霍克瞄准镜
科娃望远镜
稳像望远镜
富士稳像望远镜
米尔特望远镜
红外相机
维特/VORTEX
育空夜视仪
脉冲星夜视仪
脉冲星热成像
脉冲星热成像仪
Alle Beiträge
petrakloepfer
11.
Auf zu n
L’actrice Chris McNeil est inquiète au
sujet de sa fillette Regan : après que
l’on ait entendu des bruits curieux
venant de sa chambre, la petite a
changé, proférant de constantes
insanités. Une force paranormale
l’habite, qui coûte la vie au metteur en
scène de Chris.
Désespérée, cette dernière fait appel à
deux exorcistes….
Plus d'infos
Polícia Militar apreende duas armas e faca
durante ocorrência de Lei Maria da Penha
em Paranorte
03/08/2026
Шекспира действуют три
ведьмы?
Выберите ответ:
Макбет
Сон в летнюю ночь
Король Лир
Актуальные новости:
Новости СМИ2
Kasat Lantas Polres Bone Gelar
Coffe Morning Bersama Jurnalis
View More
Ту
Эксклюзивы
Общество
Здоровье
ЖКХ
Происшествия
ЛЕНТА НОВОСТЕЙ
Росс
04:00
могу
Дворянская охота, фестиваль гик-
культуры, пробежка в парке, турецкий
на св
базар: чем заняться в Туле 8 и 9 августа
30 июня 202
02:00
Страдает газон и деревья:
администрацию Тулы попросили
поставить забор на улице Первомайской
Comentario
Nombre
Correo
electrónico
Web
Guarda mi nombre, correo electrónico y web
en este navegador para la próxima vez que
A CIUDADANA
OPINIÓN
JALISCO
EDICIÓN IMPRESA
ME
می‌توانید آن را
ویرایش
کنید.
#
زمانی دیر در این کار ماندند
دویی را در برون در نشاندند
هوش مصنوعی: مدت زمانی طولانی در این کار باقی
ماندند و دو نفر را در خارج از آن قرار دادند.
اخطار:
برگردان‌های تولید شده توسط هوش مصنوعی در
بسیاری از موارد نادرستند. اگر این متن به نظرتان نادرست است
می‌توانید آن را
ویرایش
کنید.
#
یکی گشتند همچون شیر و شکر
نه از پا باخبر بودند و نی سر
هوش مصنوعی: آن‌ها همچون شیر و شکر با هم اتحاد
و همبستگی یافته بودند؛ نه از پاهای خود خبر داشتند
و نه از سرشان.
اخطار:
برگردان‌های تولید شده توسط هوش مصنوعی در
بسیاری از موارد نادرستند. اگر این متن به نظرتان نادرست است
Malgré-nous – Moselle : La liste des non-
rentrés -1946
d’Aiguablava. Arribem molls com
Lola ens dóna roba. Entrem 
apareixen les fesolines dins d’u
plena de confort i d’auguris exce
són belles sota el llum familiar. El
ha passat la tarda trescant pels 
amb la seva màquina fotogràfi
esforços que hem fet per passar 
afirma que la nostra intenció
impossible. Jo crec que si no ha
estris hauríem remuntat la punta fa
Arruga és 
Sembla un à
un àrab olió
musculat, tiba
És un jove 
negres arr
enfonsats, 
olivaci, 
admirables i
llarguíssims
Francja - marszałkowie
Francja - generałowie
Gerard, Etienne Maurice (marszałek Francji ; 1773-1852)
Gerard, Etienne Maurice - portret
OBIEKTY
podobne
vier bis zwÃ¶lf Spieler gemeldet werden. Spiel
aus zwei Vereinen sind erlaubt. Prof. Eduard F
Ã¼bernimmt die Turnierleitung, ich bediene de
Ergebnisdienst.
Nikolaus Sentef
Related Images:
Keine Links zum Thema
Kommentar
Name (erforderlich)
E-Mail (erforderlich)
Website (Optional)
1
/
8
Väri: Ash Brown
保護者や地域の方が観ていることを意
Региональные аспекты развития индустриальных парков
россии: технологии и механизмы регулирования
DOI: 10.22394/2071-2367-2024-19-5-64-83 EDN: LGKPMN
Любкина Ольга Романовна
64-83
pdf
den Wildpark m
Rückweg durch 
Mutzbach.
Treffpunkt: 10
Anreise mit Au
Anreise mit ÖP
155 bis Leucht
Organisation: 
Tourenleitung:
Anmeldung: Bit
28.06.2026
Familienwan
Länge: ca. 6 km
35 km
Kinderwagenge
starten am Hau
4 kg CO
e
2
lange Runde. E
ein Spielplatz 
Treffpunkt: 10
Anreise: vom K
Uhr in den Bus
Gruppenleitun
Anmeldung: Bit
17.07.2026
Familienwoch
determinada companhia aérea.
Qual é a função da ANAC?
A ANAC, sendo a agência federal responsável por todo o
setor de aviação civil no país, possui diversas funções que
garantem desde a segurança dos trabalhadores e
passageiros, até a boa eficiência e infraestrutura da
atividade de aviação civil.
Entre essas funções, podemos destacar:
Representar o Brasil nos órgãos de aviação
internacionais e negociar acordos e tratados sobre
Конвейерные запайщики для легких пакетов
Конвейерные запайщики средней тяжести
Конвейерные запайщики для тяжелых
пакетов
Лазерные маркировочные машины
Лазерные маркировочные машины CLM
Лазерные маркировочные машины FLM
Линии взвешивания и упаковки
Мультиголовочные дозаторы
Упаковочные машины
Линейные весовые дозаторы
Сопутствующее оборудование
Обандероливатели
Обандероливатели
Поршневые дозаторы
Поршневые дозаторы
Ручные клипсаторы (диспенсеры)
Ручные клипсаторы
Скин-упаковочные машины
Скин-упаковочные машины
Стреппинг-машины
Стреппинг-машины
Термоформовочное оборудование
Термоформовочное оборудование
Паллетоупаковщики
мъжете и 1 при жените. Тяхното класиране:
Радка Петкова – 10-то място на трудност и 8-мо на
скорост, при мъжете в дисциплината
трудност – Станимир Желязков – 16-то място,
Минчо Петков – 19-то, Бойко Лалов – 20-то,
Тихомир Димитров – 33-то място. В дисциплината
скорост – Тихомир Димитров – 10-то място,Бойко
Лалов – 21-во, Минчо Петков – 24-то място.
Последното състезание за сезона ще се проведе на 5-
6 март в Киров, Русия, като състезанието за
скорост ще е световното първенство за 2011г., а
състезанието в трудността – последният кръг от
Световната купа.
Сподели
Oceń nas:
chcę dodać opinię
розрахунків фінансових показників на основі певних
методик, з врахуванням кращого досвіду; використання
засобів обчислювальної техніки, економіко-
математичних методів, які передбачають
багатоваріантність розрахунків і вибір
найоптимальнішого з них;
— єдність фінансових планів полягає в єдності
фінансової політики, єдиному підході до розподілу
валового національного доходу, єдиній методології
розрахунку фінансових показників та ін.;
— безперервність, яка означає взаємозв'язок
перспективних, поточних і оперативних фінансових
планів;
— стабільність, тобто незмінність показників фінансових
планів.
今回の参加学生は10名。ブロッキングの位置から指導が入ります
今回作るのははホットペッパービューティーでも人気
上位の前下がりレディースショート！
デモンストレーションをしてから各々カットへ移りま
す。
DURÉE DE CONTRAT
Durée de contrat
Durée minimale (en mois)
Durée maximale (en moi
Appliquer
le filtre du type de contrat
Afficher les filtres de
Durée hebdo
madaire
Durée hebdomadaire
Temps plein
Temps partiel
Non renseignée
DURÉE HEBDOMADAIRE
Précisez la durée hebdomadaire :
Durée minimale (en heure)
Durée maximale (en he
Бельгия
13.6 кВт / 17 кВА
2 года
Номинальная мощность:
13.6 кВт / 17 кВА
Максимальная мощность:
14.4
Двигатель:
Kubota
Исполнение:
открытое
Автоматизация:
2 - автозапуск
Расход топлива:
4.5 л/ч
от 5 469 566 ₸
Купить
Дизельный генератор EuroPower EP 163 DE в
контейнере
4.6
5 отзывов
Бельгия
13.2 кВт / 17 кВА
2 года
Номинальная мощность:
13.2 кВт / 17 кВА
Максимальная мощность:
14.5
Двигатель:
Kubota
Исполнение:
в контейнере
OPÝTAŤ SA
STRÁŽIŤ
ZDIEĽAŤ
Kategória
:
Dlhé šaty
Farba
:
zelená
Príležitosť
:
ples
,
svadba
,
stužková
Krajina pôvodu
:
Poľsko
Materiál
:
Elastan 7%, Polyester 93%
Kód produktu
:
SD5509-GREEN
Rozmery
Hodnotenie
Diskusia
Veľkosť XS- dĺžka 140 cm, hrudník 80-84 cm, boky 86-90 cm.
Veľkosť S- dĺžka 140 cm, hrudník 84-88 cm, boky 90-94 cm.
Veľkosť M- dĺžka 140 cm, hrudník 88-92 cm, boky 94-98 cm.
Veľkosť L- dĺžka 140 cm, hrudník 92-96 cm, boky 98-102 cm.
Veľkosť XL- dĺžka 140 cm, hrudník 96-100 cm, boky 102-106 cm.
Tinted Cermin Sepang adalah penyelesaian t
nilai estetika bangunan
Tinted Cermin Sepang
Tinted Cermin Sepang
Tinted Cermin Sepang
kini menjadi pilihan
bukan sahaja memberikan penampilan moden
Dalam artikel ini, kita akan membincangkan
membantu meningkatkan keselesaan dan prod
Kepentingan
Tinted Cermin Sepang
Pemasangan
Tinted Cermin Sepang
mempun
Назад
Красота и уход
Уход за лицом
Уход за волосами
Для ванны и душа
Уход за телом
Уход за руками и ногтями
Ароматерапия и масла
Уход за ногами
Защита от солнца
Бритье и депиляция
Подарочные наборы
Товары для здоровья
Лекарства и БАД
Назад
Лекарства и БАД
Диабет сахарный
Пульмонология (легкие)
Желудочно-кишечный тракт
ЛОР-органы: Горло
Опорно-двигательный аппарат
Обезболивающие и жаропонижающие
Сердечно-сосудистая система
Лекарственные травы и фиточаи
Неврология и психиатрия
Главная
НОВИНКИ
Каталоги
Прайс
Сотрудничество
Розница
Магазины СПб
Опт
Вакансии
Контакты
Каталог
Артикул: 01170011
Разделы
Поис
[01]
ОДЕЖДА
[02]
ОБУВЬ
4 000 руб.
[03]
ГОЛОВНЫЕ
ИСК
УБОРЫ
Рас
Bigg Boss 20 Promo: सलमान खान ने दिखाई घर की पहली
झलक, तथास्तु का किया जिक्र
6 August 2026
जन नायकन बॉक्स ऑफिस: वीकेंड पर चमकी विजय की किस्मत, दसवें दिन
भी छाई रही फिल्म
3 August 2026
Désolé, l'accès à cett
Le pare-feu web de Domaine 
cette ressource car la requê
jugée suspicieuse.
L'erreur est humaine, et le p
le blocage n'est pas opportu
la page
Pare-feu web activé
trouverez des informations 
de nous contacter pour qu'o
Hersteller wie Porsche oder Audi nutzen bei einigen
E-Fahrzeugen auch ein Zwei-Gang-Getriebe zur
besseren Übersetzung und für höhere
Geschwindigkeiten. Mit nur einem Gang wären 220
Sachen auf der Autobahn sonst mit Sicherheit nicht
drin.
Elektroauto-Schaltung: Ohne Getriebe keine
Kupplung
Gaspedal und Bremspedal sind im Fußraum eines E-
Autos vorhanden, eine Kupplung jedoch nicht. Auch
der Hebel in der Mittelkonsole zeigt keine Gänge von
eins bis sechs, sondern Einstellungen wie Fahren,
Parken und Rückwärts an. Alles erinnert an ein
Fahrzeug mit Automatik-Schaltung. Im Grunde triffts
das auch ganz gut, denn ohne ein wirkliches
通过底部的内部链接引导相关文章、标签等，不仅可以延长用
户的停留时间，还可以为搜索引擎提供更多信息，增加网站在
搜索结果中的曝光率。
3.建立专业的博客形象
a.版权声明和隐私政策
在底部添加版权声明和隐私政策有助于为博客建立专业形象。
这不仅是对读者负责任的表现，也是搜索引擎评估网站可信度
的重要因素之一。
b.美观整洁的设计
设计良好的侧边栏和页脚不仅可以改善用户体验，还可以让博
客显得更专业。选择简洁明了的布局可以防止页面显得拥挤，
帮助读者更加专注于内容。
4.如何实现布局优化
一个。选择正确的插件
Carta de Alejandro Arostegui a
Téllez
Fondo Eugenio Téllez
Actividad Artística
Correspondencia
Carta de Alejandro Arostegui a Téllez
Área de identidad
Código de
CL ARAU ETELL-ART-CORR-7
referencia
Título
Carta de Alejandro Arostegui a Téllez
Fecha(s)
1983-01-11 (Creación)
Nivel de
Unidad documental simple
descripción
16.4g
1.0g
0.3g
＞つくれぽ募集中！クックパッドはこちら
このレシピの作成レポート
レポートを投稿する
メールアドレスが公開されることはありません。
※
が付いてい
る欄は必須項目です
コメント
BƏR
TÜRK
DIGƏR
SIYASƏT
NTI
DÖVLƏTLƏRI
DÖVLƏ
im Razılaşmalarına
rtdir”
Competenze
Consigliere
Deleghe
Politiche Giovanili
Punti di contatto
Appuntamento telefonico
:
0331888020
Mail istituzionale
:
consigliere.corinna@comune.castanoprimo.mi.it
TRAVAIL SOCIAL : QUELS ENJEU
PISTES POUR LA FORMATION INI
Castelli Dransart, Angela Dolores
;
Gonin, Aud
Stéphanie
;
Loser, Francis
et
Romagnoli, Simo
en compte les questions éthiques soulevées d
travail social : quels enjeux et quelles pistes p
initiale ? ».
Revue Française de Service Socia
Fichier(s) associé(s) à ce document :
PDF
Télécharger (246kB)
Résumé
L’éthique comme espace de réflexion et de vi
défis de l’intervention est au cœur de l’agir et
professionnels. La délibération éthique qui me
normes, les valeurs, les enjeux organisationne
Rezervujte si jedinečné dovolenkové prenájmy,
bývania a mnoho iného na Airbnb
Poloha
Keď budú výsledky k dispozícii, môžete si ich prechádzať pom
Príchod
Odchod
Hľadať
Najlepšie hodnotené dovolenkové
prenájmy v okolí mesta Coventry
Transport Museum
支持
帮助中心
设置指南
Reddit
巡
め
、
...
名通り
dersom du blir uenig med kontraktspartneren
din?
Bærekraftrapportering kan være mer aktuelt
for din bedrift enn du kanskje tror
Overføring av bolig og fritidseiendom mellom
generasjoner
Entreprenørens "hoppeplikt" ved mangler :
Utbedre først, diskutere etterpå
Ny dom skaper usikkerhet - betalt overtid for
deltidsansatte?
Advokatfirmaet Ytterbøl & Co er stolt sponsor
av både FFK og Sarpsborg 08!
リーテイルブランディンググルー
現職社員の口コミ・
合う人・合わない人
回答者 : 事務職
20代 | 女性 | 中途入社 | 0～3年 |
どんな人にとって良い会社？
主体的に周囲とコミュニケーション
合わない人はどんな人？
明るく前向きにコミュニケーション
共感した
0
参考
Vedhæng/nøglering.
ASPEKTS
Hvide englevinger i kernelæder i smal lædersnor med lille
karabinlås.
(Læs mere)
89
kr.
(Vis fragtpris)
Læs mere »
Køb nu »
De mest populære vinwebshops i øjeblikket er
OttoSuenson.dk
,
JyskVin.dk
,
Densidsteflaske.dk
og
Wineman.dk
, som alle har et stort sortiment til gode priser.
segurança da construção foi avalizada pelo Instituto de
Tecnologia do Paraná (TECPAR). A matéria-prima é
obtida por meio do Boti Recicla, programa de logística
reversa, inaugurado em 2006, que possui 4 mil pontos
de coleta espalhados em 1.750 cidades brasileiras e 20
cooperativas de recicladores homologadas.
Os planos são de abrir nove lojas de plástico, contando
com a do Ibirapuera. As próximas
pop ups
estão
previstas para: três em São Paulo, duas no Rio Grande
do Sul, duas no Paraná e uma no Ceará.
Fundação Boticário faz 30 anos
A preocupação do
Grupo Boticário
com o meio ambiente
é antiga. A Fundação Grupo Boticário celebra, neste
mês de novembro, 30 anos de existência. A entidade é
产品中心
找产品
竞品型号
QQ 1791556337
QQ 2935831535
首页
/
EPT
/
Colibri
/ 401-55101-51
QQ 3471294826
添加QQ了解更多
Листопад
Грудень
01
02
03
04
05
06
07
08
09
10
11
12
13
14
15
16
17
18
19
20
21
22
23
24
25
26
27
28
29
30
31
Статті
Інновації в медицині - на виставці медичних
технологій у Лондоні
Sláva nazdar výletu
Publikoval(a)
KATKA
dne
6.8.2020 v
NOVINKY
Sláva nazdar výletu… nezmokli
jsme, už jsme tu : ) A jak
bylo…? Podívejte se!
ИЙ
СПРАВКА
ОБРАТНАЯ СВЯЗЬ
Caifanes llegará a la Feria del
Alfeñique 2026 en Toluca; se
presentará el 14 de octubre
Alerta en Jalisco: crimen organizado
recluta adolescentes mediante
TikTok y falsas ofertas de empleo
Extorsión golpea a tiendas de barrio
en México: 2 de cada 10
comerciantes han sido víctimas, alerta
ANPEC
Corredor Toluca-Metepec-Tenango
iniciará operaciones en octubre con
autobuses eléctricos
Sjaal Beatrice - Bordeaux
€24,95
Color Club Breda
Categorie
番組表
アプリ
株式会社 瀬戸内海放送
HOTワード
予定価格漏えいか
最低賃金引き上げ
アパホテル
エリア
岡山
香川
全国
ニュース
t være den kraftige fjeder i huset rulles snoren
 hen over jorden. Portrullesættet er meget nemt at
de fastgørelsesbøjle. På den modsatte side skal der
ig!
--------------------
■ ABOUT THIS TASK:
Your answer should consist only of the lines above between the line holding "dersom du blir uenig med kontraktspartneren" and the line holding "é antiga. A", inclusive, each transcribed exactly.

■ TASK RESPONSE:
dersom du blir uenig med kontraktspartneren
din?
Bærekraftrapportering kan være mer aktuelt
for din bedrift enn du kanskje tror
Overføring av bolig og fritidseiendom mellom
generasjoner
Entreprenørens "hoppeplikt" ved mangler :
Utbedre først, diskutere etterpå
Ny dom skaper usikkerhet - betalt overtid for
deltidsansatte?
Advokatfirmaet Ytterbøl & Co er stolt sponsor
av både FFK og Sarpsborg 08!
リーテイルブランディンググルー
現職社員の口コミ・
合う人・合わない人
回答者 : 事務職
20代 | 女性 | 中途入社 | 0～3年 |
どんな人にとって良い会社？
主体的に周囲とコミュニケーション
合わない人はどんな人？
明るく前向きにコミュニケーション
共感した
0
参考
Vedhæng/nøglering.
ASPEKTS
Hvide englevinger i kernelæder i smal lædersnor med lille
karabinlås.
(Læs mere)
89
kr.
(Vis fragtpris)
Læs mere »
Køb nu »
De mest populære vinwebshops i øjeblikket er
OttoSuenson.dk
,
JyskVin.dk
,
Densidsteflaske.dk
og
Wineman.dk
, som alle har et stort sortiment til gode priser.
segurança da construção foi avalizada pelo Instituto de
Tecnologia do Paraná (TECPAR). A matéria-prima é
obtida por meio do Boti Recicla, programa de logística
reversa, inaugurado em 2006, que possui 4 mil pontos
de coleta espalhados em 1.750 cidades brasileiras e 20
cooperativas de recicladores homologadas.
Os planos são de abrir nove lojas de plástico, contando
com a do Ibirapuera. As próximas
pop ups
estão
previstas para: três em São Paulo, duas no Rio Grande
do Sul, duas no Paraná e uma no Ceará.
Fundação Boticário faz 30 anos
A preocupação do
Grupo Boticário
com o meio ambiente
é antiga. A Fundação Grupo Boticário celebra, neste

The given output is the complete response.